A number of leading employment lawyers in Canada have been quoted as saying that the lawsuit is frivolous and has no chance of success. Brian Radnoff of Lerners has said that “the document reads more as a publicity stunt than a serious legal challenge.” Howard Levitt of Levitt & Grosman is quoted as saying that “as a unionized employee, [Ghomeshi] has no recourse to sue — and that he and his lawyers must know that.” In other words, the law only grants Ghomeshi the right to seek a remedy pursuant to his collective agreement and not through the civil courts.
So why was it filed? Levitt gets it right, in my opinion, when he notes that the lawsuit is about “intimidating women from going public with allegations of assault at Ghomeshi’s hands” and that “his interest lies in doing his best to ensure both that his narrative prevails and that those with a different tale to tell are silenced. This multi-million-dollar action, however frivolous legally, might just accomplish both.”

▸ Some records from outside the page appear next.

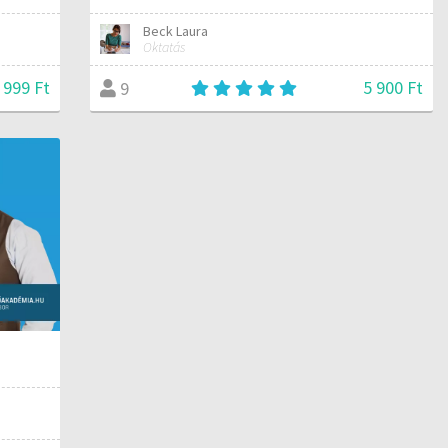
Beck Laura
Oktatás
999 Ft
5 900 Ft
9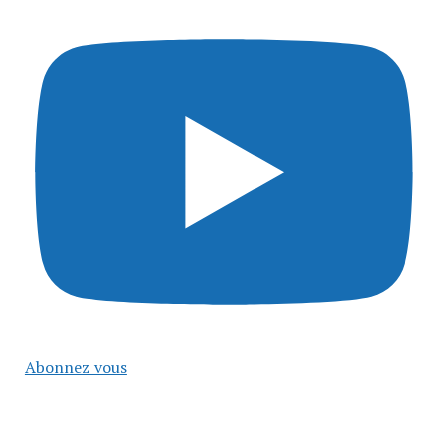
Abonnez vous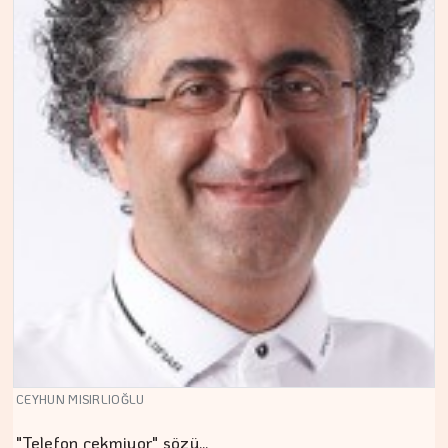
CEYHUN MISIRLIOĞLU
"Telefon çekmiyor" sözü…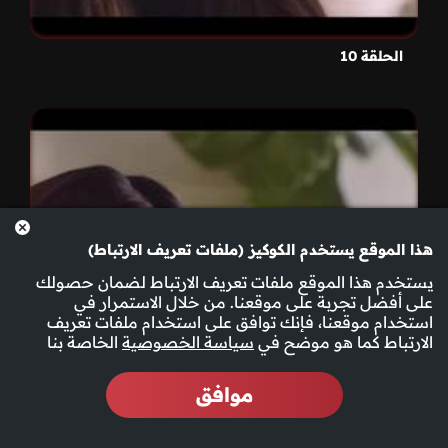
الحلقة 10
هذا الموقع يستخدم الكوكيز (ملفات تعريف الارتباط)
يستخدم هذا الموقع ملفات تعريف الارتباط لضمان حصولك
على أفضل تجربة على موقعنا. من خلال الاستمرار في
استخدام موقعنا، فإنك توافق على استخدام ملفات تعريف
الارتباط كما هو موضح في
سياسة الخصوصية
الخاصة بنا
موافق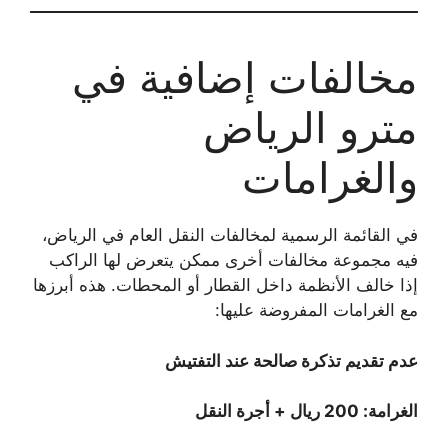
مخالفات إضافية في
مترو الرياض
والغرامات
في القائمة الرسمية لمخالفات النقل العام في الرياض،
فيه مجموعة مخالفات أخرى ممكن يتعرض لها الراكب
إذا خالف الأنظمة داخل القطار أو المحطات. هذه أبرزها
مع الغرامات المفروضة عليها:
عدم تقديم تذكرة صالحة عند التفتيش
الغرامة: 200 ريال + أجرة النقل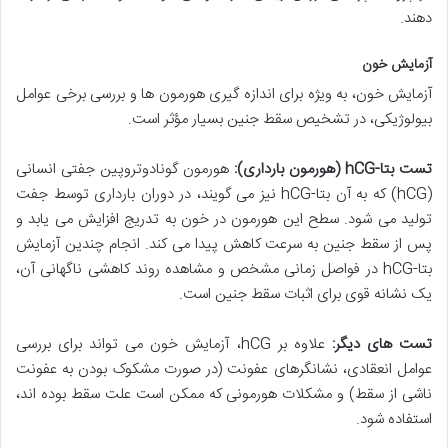
دهند.
آزمایش خون
آزمایش خون، به ویژه برای اندازه گیری هورمون ها و بررسی برخی عوامل
بیولوژیکی، در تشخیص سقط جنین بسیار مؤثر است.
تست بتا-hCG (هورمون بارداری):
هورمون گونادوتروپین جفتی انسانی
(hCG) که به آن بتا-hCG نیز می گویند، در دوران بارداری توسط جفت
تولید می شود. سطح این هورمون در خون به تدریج افزایش می یابد و
پس از سقط جنین به سرعت کاهش پیدا می کند. انجام چندین آزمایش
بتا-hCG در فواصل زمانی مشخص و مشاهده روند کاهشی ناگهانی آن،
یک نشانه قوی برای اثبات سقط جنین است.
تست های دیگر:
علاوه بر hCG، آزمایش خون می تواند برای بررسی
عوامل انعقادی، نشانگرهای عفونت (در صورت مشکوک بودن به عفونت
ناشی از سقط) و مشکلات هورمونی که ممکن است علت سقط بوده اند،
استفاده شود.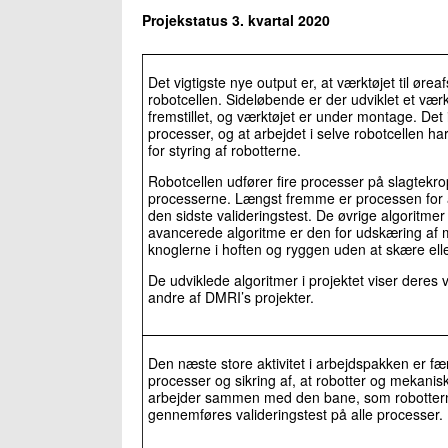
Projekstatus 3. kvartal 2020
Det vigtigste nye output er, at værktøjet til ørea
robotcellen. Sideløbende er der udviklet et værktø
fremstillet, og værktøjet er under montage. Det i
processer, og at arbejdet i selve robotcellen ha
for styring af robotterne.
Robotcellen udfører fire processer på slagtekrop
processerne. Længst fremme er processen for a
den sidste valideringstest. De øvrige algoritmer 
avancerede algoritme er den for udskæring af 
knoglerne i hoften og ryggen uden at skære ell
De udviklede algoritmer i projektet viser deres
andre af DMRI’s projekter.
Den næste store aktivitet i arbejdspakken er færd
processer og sikring af, at robotter og mekanis
arbejder sammen med den bane, som robotterne
gennemføres valideringstest på alle processer.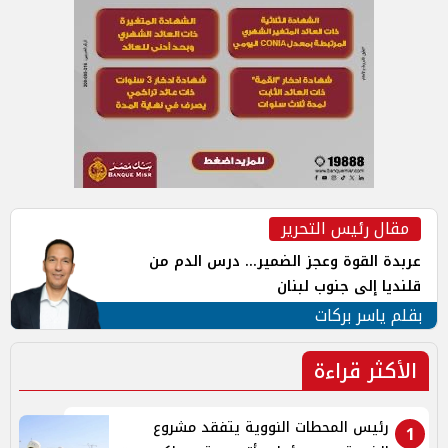
مقال رئيس التحرير
عربدة القوة وعجز الضمير... درس الدم من
قلنديا إلى جنوب لبنان
بقلم ياسر بركات
الأكثر قراءة
رئيس المحطات النووية يتفقد مشروع
1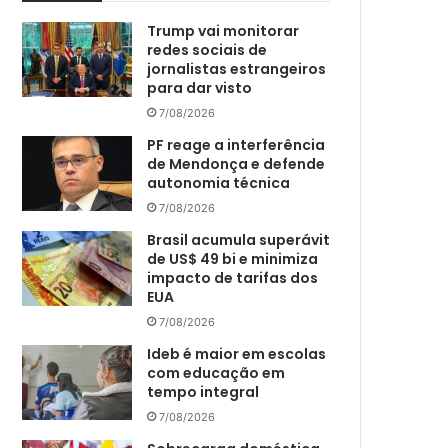
Trump vai monitorar
redes sociais de
jornalistas estrangeiros
para dar visto
7/08/2026
PF reage a interferência
de Mendonça e defende
autonomia técnica
7/08/2026
Brasil acumula superávit
de US$ 49 bi e minimiza
impacto de tarifas dos
EUA
7/08/2026
Ideb é maior em escolas
com educação em
tempo integral
7/08/2026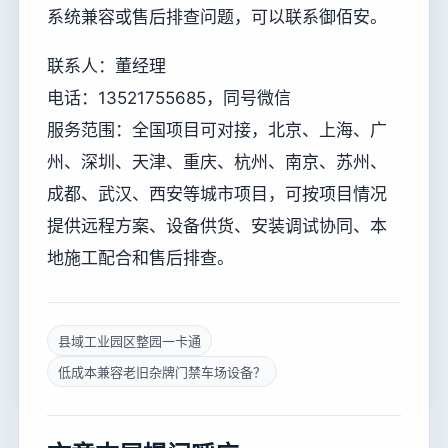
系统兼容或售后排查问题，可以联系御佰安。
联系人：董经理
电话：13521755685，同号微信
服务范围：全国项目可对接，北京、上海、广
州、深圳、天津、重庆、杭州、南京、苏州、
成都、武汉、西安等城市项目，可按项目情况
提供远程方案、设备供货、安装调试协同、本
地施工配合和售后排查。
县域工业园区整园一卡通
低成本兼容老旧杂牌门禁车场设备？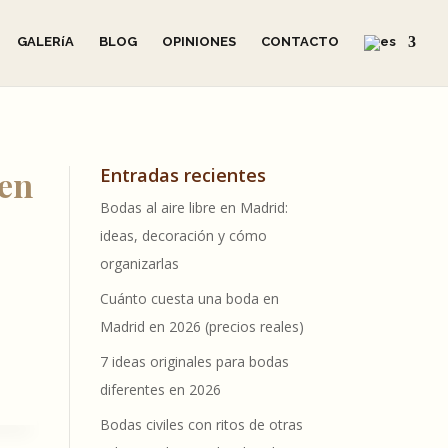
GALERíA
BLOG
OPINIONES
CONTACTO
 en
Entradas recientes
Bodas al aire libre en Madrid:
ideas, decoración y cómo
organizarlas
Cuánto cuesta una boda en
Madrid en 2026 (precios reales)
7 ideas originales para bodas
diferentes en 2026
Bodas civiles con ritos de otras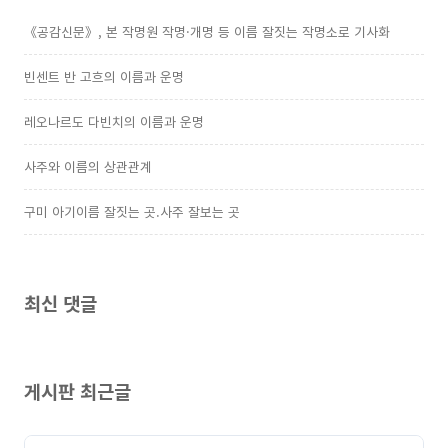
《공감신문》, 본 작명원 작명·개명 등 이름 잘짓는 작명소로 기사화
빈센트 반 고흐의 이름과 운명
레오나르도 다빈치의 이름과 운명
사주와 이름의 상관관계
구미 아기이름 잘짓는 곳.사주 잘보는 곳
최신 댓글
게시판 최근글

None of these senior lawyers, however, have publicly questioned the ethics of the lawsuit notwithstanding their recognition of its chances of success and purpose.
While it is true that lawyers owe a duty of loyalty to their client, lawyers also owe a duty to the profession and the public and to ensure that their conduct does not bring the administration of justice into disrepute.
In Ontario, all lawyers must swear an oath (like the Hippocratic oath doctors swear) before they are eligible to practice law. Part of the oath contains the following commandment: “I shall not refuse causes of complaint reasonably founded, nor shall I promote suits upon frivolous pretenses.” The Rules of Professional Conduct also prohibit a lawyer from “instituting … proceedings which, although legal in themselves, are clearly motivated by malice on the part of the client and are brought solely for the purpose of injuring the other party.”
Now thinking about ethics rarely permits a definitive conclusion on any set of facts. For example, notwithstanding the prohibition on filing frivolous lawsuits, there may be a broader social purpose in doing so. A test case is one example. Another might be to draw attention to a systemic problem. None of those appear to be the case here.
If the purpose was to silence, in my view, the lawyers should have refused to accept the brief. This is a fundamental issue and an important part of our public discourse surrounding this case.
Lawyers and the public need to hear from our regulatory bodies about whether the profession is prepared to accept this as business as usual.
David Tanovich is a professor of law at the University of Windsor where he teaches and writes in the areas of criminal law, evidence and legal ethics.